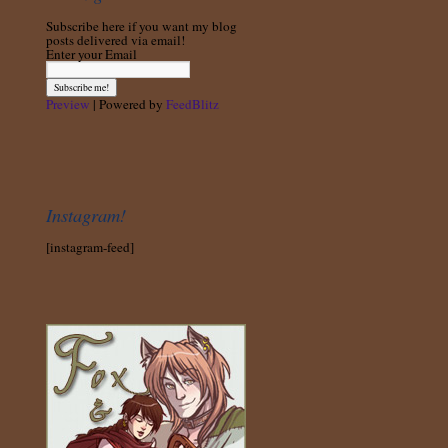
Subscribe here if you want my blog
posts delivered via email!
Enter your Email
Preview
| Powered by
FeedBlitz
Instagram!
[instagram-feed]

* * *

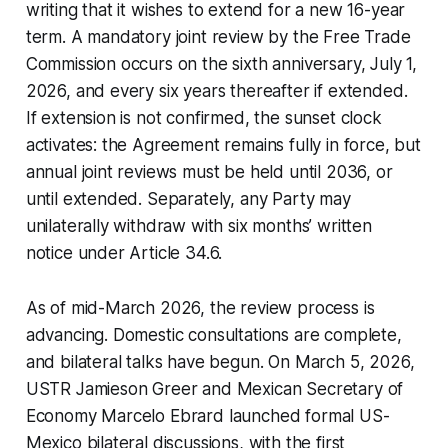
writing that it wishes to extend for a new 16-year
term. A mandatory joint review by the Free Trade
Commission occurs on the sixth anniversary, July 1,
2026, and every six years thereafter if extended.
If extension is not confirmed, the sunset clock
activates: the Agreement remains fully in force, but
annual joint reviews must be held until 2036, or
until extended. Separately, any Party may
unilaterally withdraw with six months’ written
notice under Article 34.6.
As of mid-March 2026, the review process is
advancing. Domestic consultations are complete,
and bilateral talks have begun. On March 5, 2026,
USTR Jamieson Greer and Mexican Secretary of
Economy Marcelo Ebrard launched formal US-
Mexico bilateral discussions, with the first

---

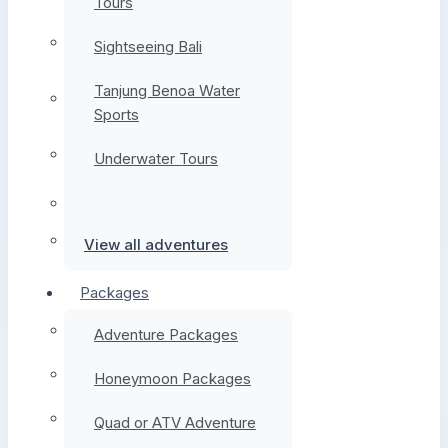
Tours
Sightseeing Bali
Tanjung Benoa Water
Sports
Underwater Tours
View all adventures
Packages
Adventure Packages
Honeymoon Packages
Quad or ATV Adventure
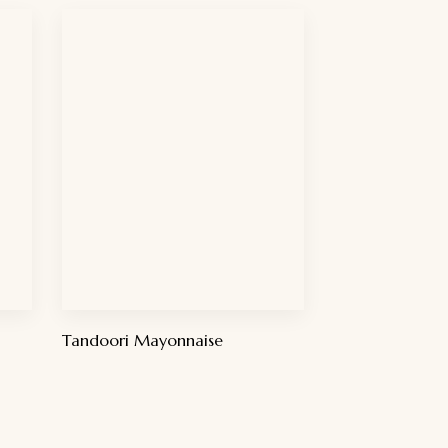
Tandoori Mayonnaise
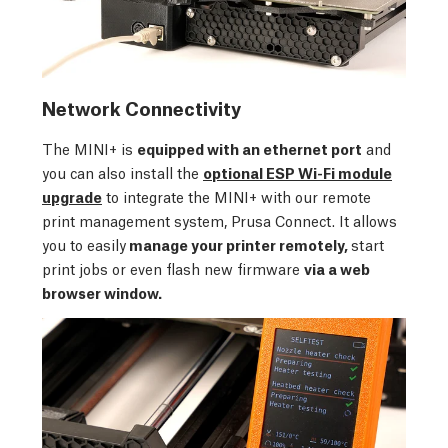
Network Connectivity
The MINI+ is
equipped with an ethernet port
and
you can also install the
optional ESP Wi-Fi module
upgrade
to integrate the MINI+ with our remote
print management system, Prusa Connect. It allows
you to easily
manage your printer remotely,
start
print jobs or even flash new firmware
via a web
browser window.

EXERCISE: If a line of the data contains the string "joint", count it; then give the total alone.

SOLUTION TO THIS EXERCISE: 2